Kedua: undangan selain pesta pernikahan dengan berbagai jenisnya. Mayoritas ulama berpendapat hukumnya dianjurkan memenuhi undangan tersebut. Tidak ada ulama yang menyelisihi pendapat ini kecuali sebagian ulama Syafi’iyyah dan Dzahiriyyah. Mereka berpendapat wajib datang. Andai dikatakan bahwa hukumnya sangat dianjurkan maka ini lebih dekat dengan kebenaran. Allahua’lam
Akan tetapi para ulama memberikan syarat ketat dalam memenuhi undangan. Jika syarat-syarat ini tidak terpenuhi maka memenuhi undangan tersebut tidak lagi wajib, tidak pula dianjurkan bahkan terkadang hukumnya berubah menjadi haram.
Syaikh Muhammad bin Shalih Al-‘Utsaimin meringkas syarat-syarat ini:
1. Tidak ada kemungkaran di tempat undangan. Namun bila ada kemungkaran dan orang (yang diundang tersebut) mampu menghilangkannya maka ia wajib datang dengan dua alasan. Pertama untuk memenuhi undangan itu sendiri. Kedua mengingkari kemungkaran. Adapun jika tidak mungkin baginya menghilangkan kemungkaran tersebut maka hukumnya haram mendatanginya.
2. Orang yang mengundang bukanlah orang yang sedang diboikot. Seperti orang yang terang-terangan melakukan kefasikan atau kemaksiatan. Terkadang dengan boikot dapat memberi pelajaran bagi pelaku maksiat untuk segera bertaubat dari perbuatannya.
3. Orang yang mengundang, seorang muslim. Jika yang mengundang non muslim maka tidak wajib datang. Berdasarkan sabda Nabi shallallahu’alaihi wasallam, “Hak seorang muslim atas muslim yang lain…”
4. Makanan yang dihidangkan, makanan yang halal yang boleh dimakan.
5. Saat memenuhi undangan tidak mengabaikan kewajiban yang lain atau bahkan kewajiban yang lebih wajib.

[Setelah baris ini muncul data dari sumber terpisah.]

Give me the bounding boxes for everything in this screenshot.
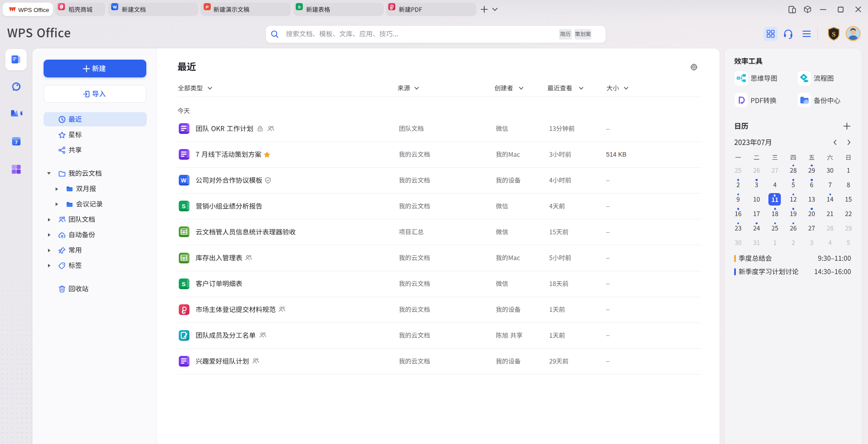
svg-text:S: S <box>182 203 186 210</box>
svg-text:S: S <box>297 4 300 9</box>
svg-text:S: S <box>182 280 186 287</box>
svg-text:W: W <box>113 4 117 9</box>
svg-text:S: S <box>832 31 836 38</box>
svg-text:7: 7 <box>15 140 17 145</box>
svg-text:W: W <box>181 177 187 184</box>
svg-text:P: P <box>206 4 209 9</box>
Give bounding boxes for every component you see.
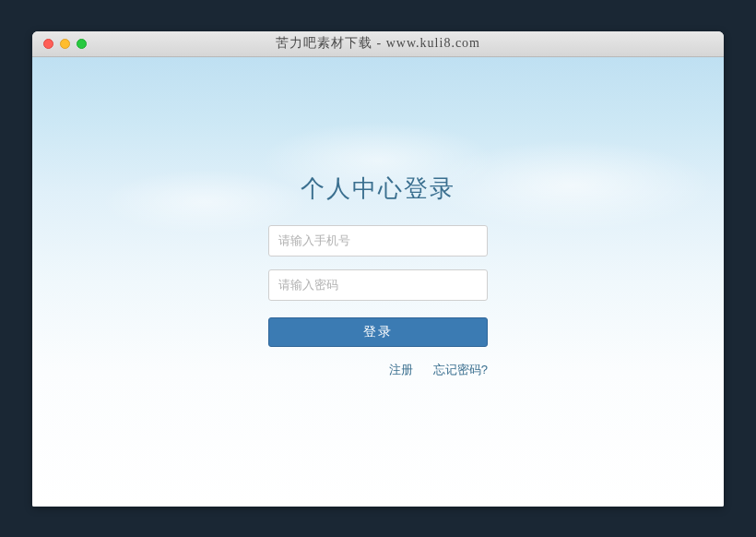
window-controls xyxy=(32,39,87,49)
title-bar: 苦力吧素材下载 - www.kuli8.com xyxy=(32,31,724,57)
close-icon[interactable] xyxy=(43,39,53,49)
login-form: 登录 注册 忘记密码? xyxy=(268,225,488,378)
minimize-icon[interactable] xyxy=(60,39,70,49)
maximize-icon[interactable] xyxy=(77,39,87,49)
forgot-password-link[interactable]: 忘记密码? xyxy=(433,362,488,378)
phone-input[interactable] xyxy=(268,225,488,257)
register-link[interactable]: 注册 xyxy=(389,362,413,378)
password-input[interactable] xyxy=(268,269,488,301)
page-content: 个人中心登录 登录 注册 忘记密码? xyxy=(32,57,724,507)
links-row: 注册 忘记密码? xyxy=(268,362,488,378)
browser-window: 苦力吧素材下载 - www.kuli8.com 个人中心登录 登录 注册 忘记密… xyxy=(32,31,724,507)
login-button[interactable]: 登录 xyxy=(268,317,488,347)
login-heading: 个人中心登录 xyxy=(301,173,455,205)
window-title: 苦力吧素材下载 - www.kuli8.com xyxy=(32,35,724,52)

Jika ini terjadi, haram memenuhi undangan tersebut.
6. Tidak menimbulkan efek negatif bagi orang yang diudang. Seperti udangan yang mengharuskan safar atau mengharuskan perpisahan dengan keluarga sementara mereka membutuhkan keberadaanya di rumah dan dampak buruk lain yang semisal. (Al-Qaul Al-Mufid, 3:111)
Sebagian ulama menambahkan syarat lain,
Orang yang mengundang mengkhususkan nama yang akan diundang. Berbeda jika undangan terbuka, diperuntukkan secara umum untuk semua yang berada dalam satu majlis –misalnya- untuk mendatangi walimah sementara ia salah satu yang hadir di majlis tersebut maka hukumnya tidak wajib datang.